### WORK TASK
Before writing out the records, remove the pictures; keep everything else exact.

### DATA SHOWN
=======
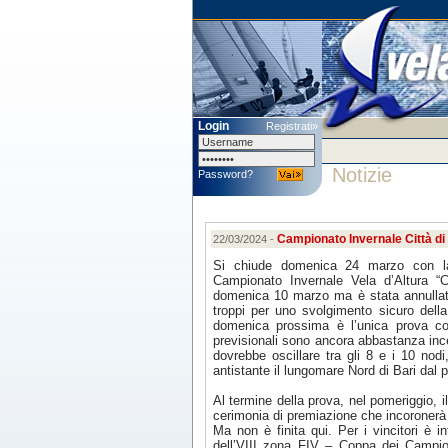
Login
Registrati»
Notizie
Password?
Campionato Invernale Città di
22/03/2024 -
Si chiude domenica 24 marzo con la 
Campionato Invernale Vela d’Altura “
domenica 10 marzo ma è stata annullata 
troppi per uno svolgimento sicuro della
domenica prossima è l’unica prova cost
previsionali sono ancora abbastanza ince
dovrebbe oscillare tra gli 8 e i 10 nod
antistante il lungomare Nord di Bari dal p
Al termine della prova, nel pomeriggio, i
cerimonia di premiazione che incoronerà i
Ma non è finita qui. Per i vincitori è in
dell’VIII zona FIV – Coppa dei Campi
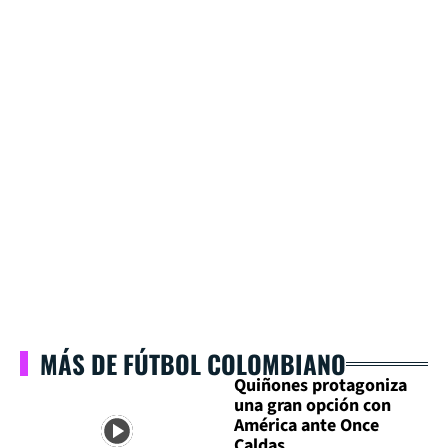
MÁS DE FÚTBOL COLOMBIANO
Quiñones protagoniza
una gran opción con
América ante Once
Caldas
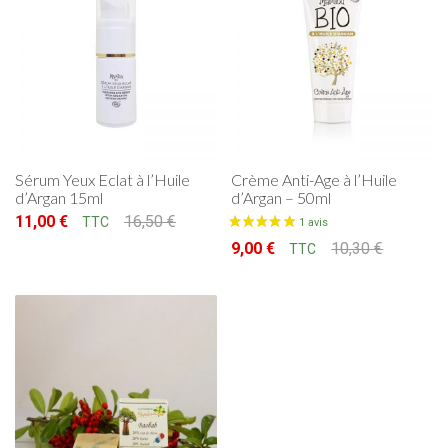
Sérum Yeux Eclat à l’Huile
Crème Anti-Age à l’Huile
d’Argan 15ml
d’Argan – 50ml
11,00
€
16,50
€
TTC
Le prix initial était : 16,50 €.
Le prix actuel est : 11,00 €.
9,00
€
10,30
€
TTC
Le prix initial était : 10,30 €.
Le prix actuel est : 9,00 €.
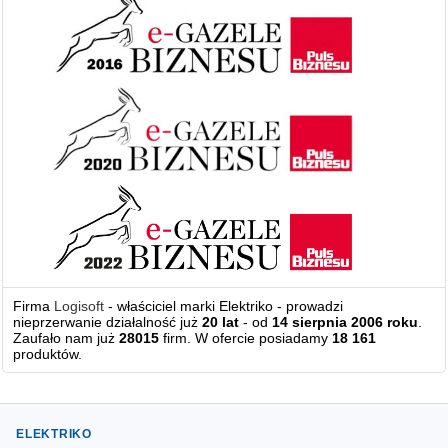
Firma
Logisoft
- właściciel marki Elektriko - prowadzi
nieprzerwanie działalność już
20 lat
- od
14 sierpnia 2006 roku
.
Zaufało nam już
28015
firm. W ofercie posiadamy
18 161
produktów.
ELEKTRIKO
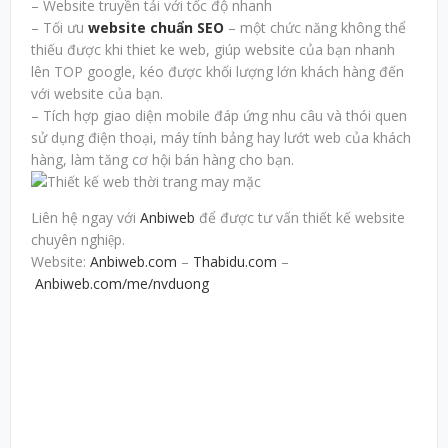
– Website truyền tải với tốc độ nhanh
– Tối ưu
website chuẩn SEO
– một chức năng không thể
thiếu được khi thiet ke web, giúp website của bạn nhanh
lên TOP google, kéo được khối lượng lớn khách hàng đến
với website của bạn.
– Tích hợp giao diện mobile đáp ứng nhu câu và thói quen
sử dụng điện thoại, máy tính bảng hay lướt web của khách
hàng, làm tăng cơ hội bán hàng cho bạn.
Liên hệ ngay với
Anbiweb
để được tư vấn thiết kế website
chuyên nghiệp.
Website:
Anbiweb.com
–
Thabidu.com
–
Anbiweb.com/me/nvduong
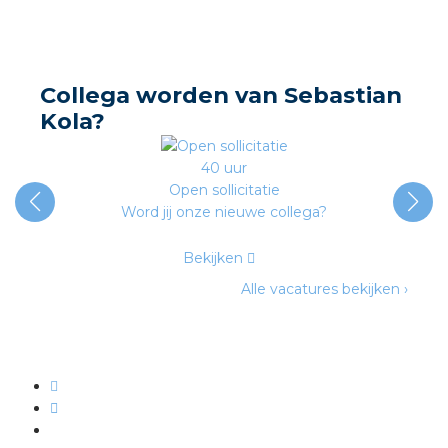
nd
nd GST®
Collega worden van Sebastian
nd RST®
Kola?
40 uur
Open sollicitatie
ctbibliotheek
Word jij onze nieuwe collega?
entatie
Bekijken
Alle vacatures bekijken ›
ctra Academy
en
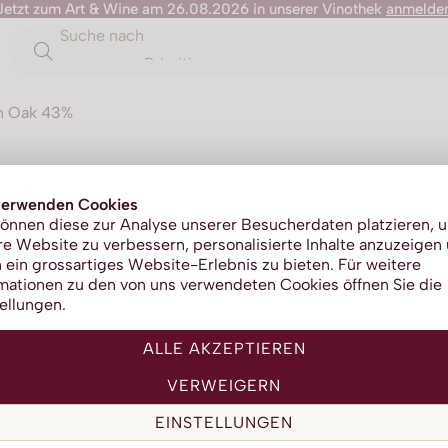
Jetzt zum Art & Wine am 26.08.2026 in unserer Vinothek
anmelde
Suche nach
Primitivo
an Oak 43%
Balvenie 
verwenden Cookies
önnen diese zur Analyse unserer Besucherdaten platzieren, 
e Website zu verbessern, personalisierte Inhalte anzuzeigen
Americ
 ein grossartiges Website-Erlebnis zu bieten. Für weitere
mationen zu den von uns verwendeten Cookies öffnen Sie die
ellungen.
ALLE AKZEPTIEREN
VERWEIGERN
EINSTELLUNGEN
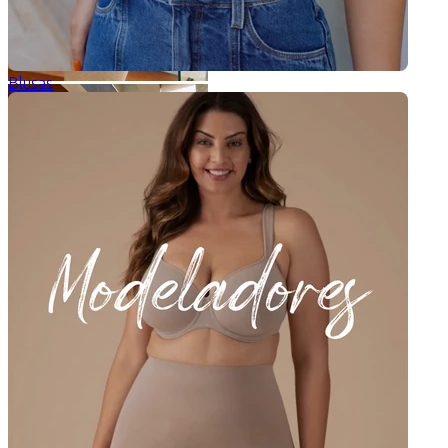
Blusas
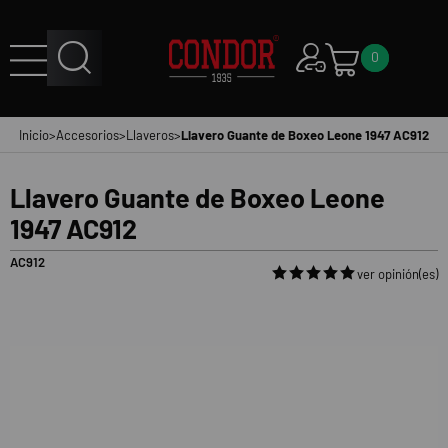
0
Inicio
>
Accesorios
>
Llaveros
>
Llavero Guante de Boxeo Leone 1947 AC912
Llavero Guante de Boxeo Leone
1947 AC912
AC912
ver opinión(es)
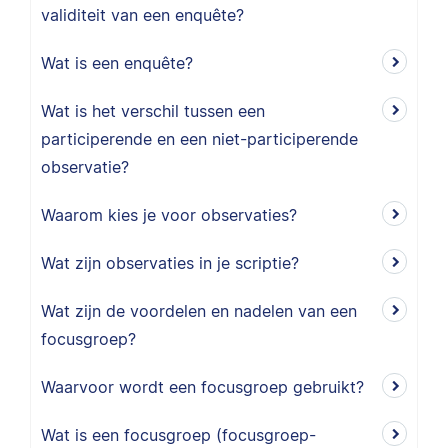
validiteit van een enquête?
Wat is een enquête?
Wat is het verschil tussen een
participerende en een niet-participerende
observatie?
Waarom kies je voor observaties?
Wat zijn observaties in je scriptie?
Wat zijn de voordelen en nadelen van een
focusgroep?
Waarvoor wordt een focusgroep gebruikt?
Wat is een focusgroep (focusgroep-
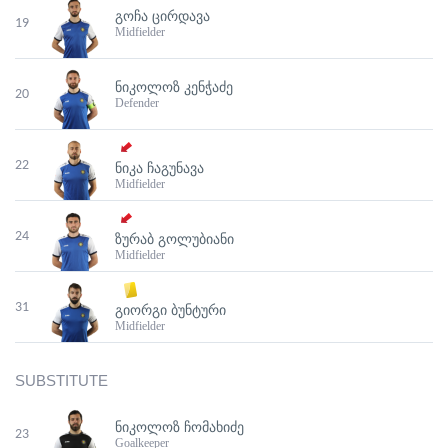
ᲒᲝᲩᲐ ᲪᲘᲠᲓᲐᲕᲐ
19
Midfielder
ᲜᲘᲙᲝᲚᲝᲖ ᲙᲔᲜᲭᲐᲫᲔ
20
Defender
22
ᲜᲘᲙᲐ ᲩᲐᲒᲣᲜᲐᲕᲐ
Midfielder
24
ᲖᲣᲠᲐᲑ ᲒᲝᲚᲣᲑᲘᲐᲜᲘ
Midfielder
31
ᲒᲘᲝᲠᲒᲘ ᲑᲣᲜᲢᲣᲠᲘ
Midfielder
SUBSTITUTE
ᲜᲘᲙᲝᲚᲝᲖ ᲩᲝᲛᲐᲮᲘᲫᲔ
23
Goalkeeper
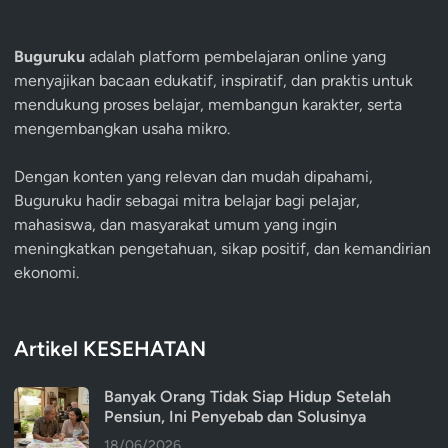
Buguruku
adalah platform pembelajaran online yang
menyajikan bacaan edukatif, inspiratif, dan praktis untuk
mendukung proses belajar, membangun karakter, serta
mengembangkan usaha mikro.
Dengan konten yang relevan dan mudah dipahami,
Buguruku hadir sebagai mitra belajar bagi pelajar,
mahasiswa, dan masyarakat umum yang ingin
meningkatkan pengetahuan, sikap positif, dan kemandirian
ekonomi.
Artikel KESEHATAN
Banyak Orang Tidak Siap Hidup Setelah
Pensiun, Ini Penyebab dan Solusinya
18/06/2026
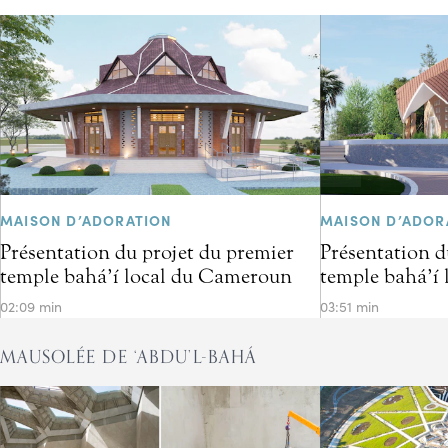
MAISON D’ADORATION
MAISON D’ADOR
Présentation du projet du premier
Présentation d
temple bahá’í local du Cameroun
temple bahá’í 
02:09 min
03:51 min
MAUSOLÉE DE ‘ABDU’L-BAHÁ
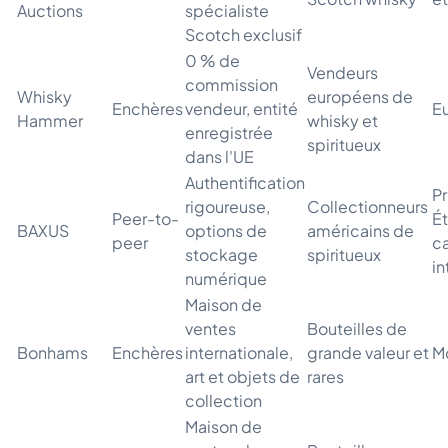
Auctions
spécialiste
Scotch exclusif
0 % de
Vendeurs
commission
Whisky
européens de
Enchères
vendeur, entité
E
Hammer
whisky et
enregistrée
spiritueux
dans l'UE
Authentification
P
rigoureuse,
Collectionneurs
Peer-to-
Ét
BAXUS
options de
américains de
peer
c
stockage
spiritueux
in
numérique
Maison de
ventes
Bouteilles de
Bonhams
Enchères
internationale,
grande valeur et
M
art et objets de
rares
collection
Maison de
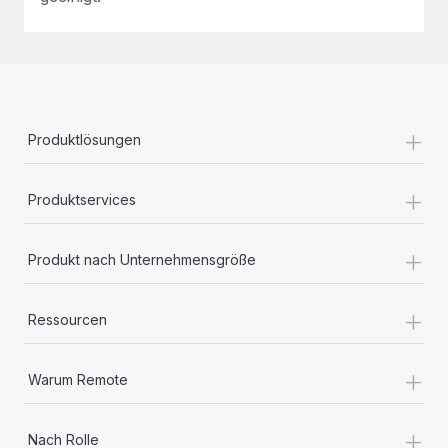
+
Produktlösungen
+
Produktservices
+
Produkt nach Unternehmensgröße
+
Ressourcen
+
Warum Remote
+
Nach Rolle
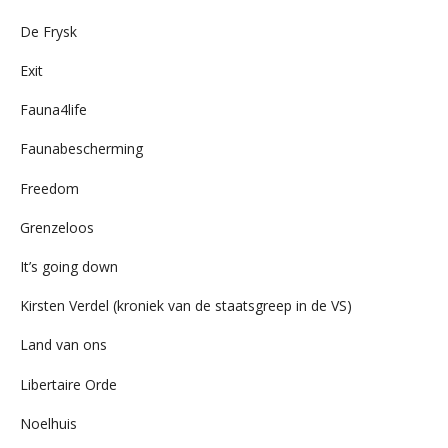
De Frysk
Exit
Fauna4life
Faunabescherming
Freedom
Grenzeloos
It’s going down
Kirsten Verdel (kroniek van de staatsgreep in de VS)
Land van ons
Libertaire Orde
Noelhuis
=======
### WRITTEN RESPONSE
Login
Registrati»
Notizie
Password?
Campionato Invernale Città di
22/03/2024 -
Si chiude domenica 24 marzo con la 
Campionato Invernale Vela d’Altura “
domenica 10 marzo ma è stata annullata 
troppi per uno svolgimento sicuro della
domenica prossima è l’unica prova cost
previsionali sono ancora abbastanza ince
dovrebbe oscillare tra gli 8 e i 10 nod
antistante il lungomare Nord di Bari dal p
Al termine della prova, nel pomeriggio, i
cerimonia di premiazione che incoronerà i
Ma non è finita qui. Per i vincitori è in
dell’VIII zona FIV – Coppa dei Campi
MÁS DE FÚTBOL COLOMBIANO
Quiñones protagoniza
una gran opción con
América ante Once
Caldas
Sérum Yeux Eclat à l’Huile
Crème Anti-Age à l’Huile
d’Argan 15ml
d’Argan – 50ml
11,00
€
16,50
€
TTC
Le prix initial était : 16,50 €.
Le prix actuel est : 11,00 €.
9,00
€
10,30
€
TTC
Le prix initial était : 10,30 €.
Le prix actuel est : 9,00 €.
Firma
Logisoft
- właściciel marki Elektriko - prowadzi
nieprzerwanie działalność już
20 lat
- od
14 sierpnia 2006 roku
.
Zaufało nam już
28015
firm. W ofercie posiadamy
18 161
produktów.
ELEKTRIKO
– Website truyền tải với tốc độ nhanh
– Tối ưu
website chuẩn SEO
– một chức năng không thể
thiếu được khi thiet ke web, giúp website của bạn nhanh
lên TOP google, kéo được khối lượng lớn khách hàng đến
với website của bạn.
– Tích hợp giao diện mobile đáp ứng nhu câu và thói quen
sử dụng điện thoại, máy tính bảng hay lướt web của khách
hàng, làm tăng cơ hội bán hàng cho bạn.
Liên hệ ngay với
Anbiweb
để được tư vấn thiết kế website
chuyên nghiệp.
Website:
Anbiweb.com
–
Thabidu.com
–
Anbiweb.com/me/nvduong
nd
nd GST®
Collega worden van Sebastian
nd RST®
Kola?
40 uur
Open sollicitatie
ctbibliotheek
Word jij onze nieuwe collega?
entatie
Bekijken
Alle vacatures bekijken ›
ctra Academy
en
Jetzt zum Art & Wine am 26.08.2026 in unserer Vinothek
anmelde
Suche nach
Primitivo
an Oak 43%
Balvenie 
verwenden Cookies
önnen diese zur Analyse unserer Besucherdaten platzieren, 
e Website zu verbessern, personalisierte Inhalte anzuzeigen
Americ
 ein grossartiges Website-Erlebnis zu bieten. Für weitere
mationen zu den von uns verwendeten Cookies öffnen Sie die
ellungen.
ALLE AKZEPTIEREN
VERWEIGERN
EINSTELLUNGEN
Blusas
0
Inicio
>
Accesorios
>
Llaveros
>
Llavero Guante de Boxeo Leone 1947 AC912
Llavero Guante de Boxeo Leone
1947 AC912
AC912
ver opinión(es)
validiteit van een enquête?
Wat is een enquête?
Wat is het verschil tussen een
participerende en een niet-participerende
observatie?
Waarom kies je voor observaties?
Wat zijn observaties in je scriptie?
Wat zijn de voordelen en nadelen van een
focusgroep?
Waarvoor wordt een focusgroep gebruikt?
Wat is een focusgroep (focusgroep-
ᲒᲝᲩᲐ ᲪᲘᲠᲓᲐᲕᲐ
19
Midfielder
ᲜᲘᲙᲝᲚᲝᲖ ᲙᲔᲜᲭᲐᲫᲔ
20
Defender
22
ᲜᲘᲙᲐ ᲩᲐᲒᲣᲜᲐᲕᲐ
Midfielder
24
ᲖᲣᲠᲐᲑ ᲒᲝᲚᲣᲑᲘᲐᲜᲘ
Midfielder
31
ᲒᲘᲝᲠᲒᲘ ᲑᲣᲜᲢᲣᲠᲘ
Midfielder
SUBSTITUTE
ᲜᲘᲙᲝᲚᲝᲖ ᲩᲝᲛᲐᲮᲘᲫᲔ
23
Goalkeeper
Buguruku
adalah platform pembelajaran online yang
menyajikan bacaan edukatif, inspiratif, dan praktis untuk
mendukung proses belajar, membangun karakter, serta
mengembangkan usaha mikro.
Dengan konten yang relevan dan mudah dipahami,
Buguruku hadir sebagai mitra belajar bagi pelajar,
mahasiswa, dan masyarakat umum yang ingin
meningkatkan pengetahuan, sikap positif, dan kemandirian
ekonomi.
Artikel KESEHATAN
Banyak Orang Tidak Siap Hidup Setelah
Pensiun, Ini Penyebab dan Solusinya
18/06/2026
MAISON D’ADORATION
MAISON D’ADOR
Présentation du projet du premier
Présentation d
temple bahá’í local du Cameroun
temple bahá’í 
02:09 min
03:51 min
MAUSOLÉE DE ‘ABDU’L-BAHÁ
Auctions
spécialiste
Scotch exclusif
0 % de
Vendeurs
commission
Whisky
européens de
Enchères
vendeur, entité
E
Hammer
whisky et
enregistrée
spiritueux
dans l'UE
Authentification
P
rigoureuse,
Collectionneurs
Peer-to-
Ét
BAXUS
options de
américains de
peer
c
stockage
spiritueux
in
numérique
Maison de
ventes
Bouteilles de
Bonhams
Enchères
internationale,
grande valeur et
M
art et objets de
rares
collection
Maison de
+
Produktlösungen
+
Produktservices
+
Produkt nach Unternehmensgröße
+
Ressourcen
+
Warum Remote
+
Nach Rolle
De Frysk
Exit
Fauna4life
Faunabescherming
Freedom
Grenzeloos
It’s going down
Kirsten Verdel (kroniek van de staatsgreep in de VS)
Land van ons
Libertaire Orde
Noelhuis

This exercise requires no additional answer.